• Hey

    i want to setup a remote desktop so that when i am out on the road i can rd into my home computer/sever and work on it.

    I want to do this as then i don't have to install all my stuff on my local machine which i have with me

    My question basically is, what is the best way of doing it? I guess first setting up a vpn connection (if so which one of the three. I have read things in the documentation of each, but am a little confused over which is best. like is there a page where there is a comparision or is that just a silly newbie idea because they are so very different and i have just missed the plot completely…) and then forwarding the rd port to the computer i have running at home....???


  • PPTP would be the simplest to implement as it won't require installation of any software on the remote machines.

    You won't need any port forwarding, just a handful of rules (eg. ping, DNS, RDP) applicable on the PPTP interface.

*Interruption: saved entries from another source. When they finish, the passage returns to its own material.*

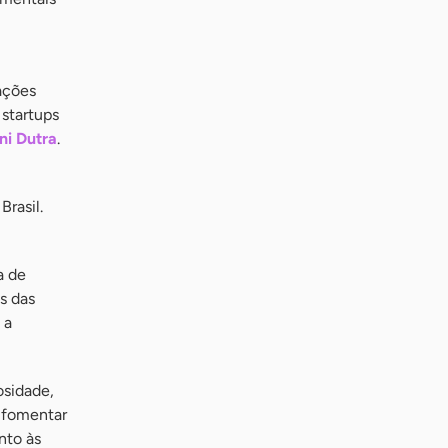
ações
 startups
ni Dutra
.
rasil.
a de
s das
 a
iosidade,
o fomentar
nto às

    1. VPN - Depends ;)  IPsec is the most complicated to get right, OpenVPN a bit complicated if you don't read the documentation, PPTP probably the easiest for Windows, but known to have security concerns (search the forum)

    2. No need to port forward, but you'll need to ensure that your pfSense/VPN gateway is the default gateway

  • Hey

    thanks for the replies.

    Yeah i forgot that no port forwarding is required, cos like they on the same network then (depending on firewall rules)

    Just wondering what is meant by PPTP is less secure…

    i searched the forums and read different people's views. Would it be correct to say that OpenVPN would be the most secure? to be honest from what i read i didn't think that security was such a big problem on PPTP. Is there a specific example of a problem that you could give/point me to on the forum? I mean the connection is encrypted and once on the firewall only allows access to the machine i want with it having a 16 character password....


  • More that you'll be able to route or bridge traffic at that point, NAT won't necessarily be involved.

    PPTP doesn't have encryption as part of the standard, though it looks like the Microsoft implementation does.  All I know is that I've seen many posts (here and elsewhere) suggesting that the implementation has problems.

    IPsec or OpenVPN would, IMO, be your better choices.  OpenVPN is pretty easy to secure effectively if you read the documentation on the OpenVPN site.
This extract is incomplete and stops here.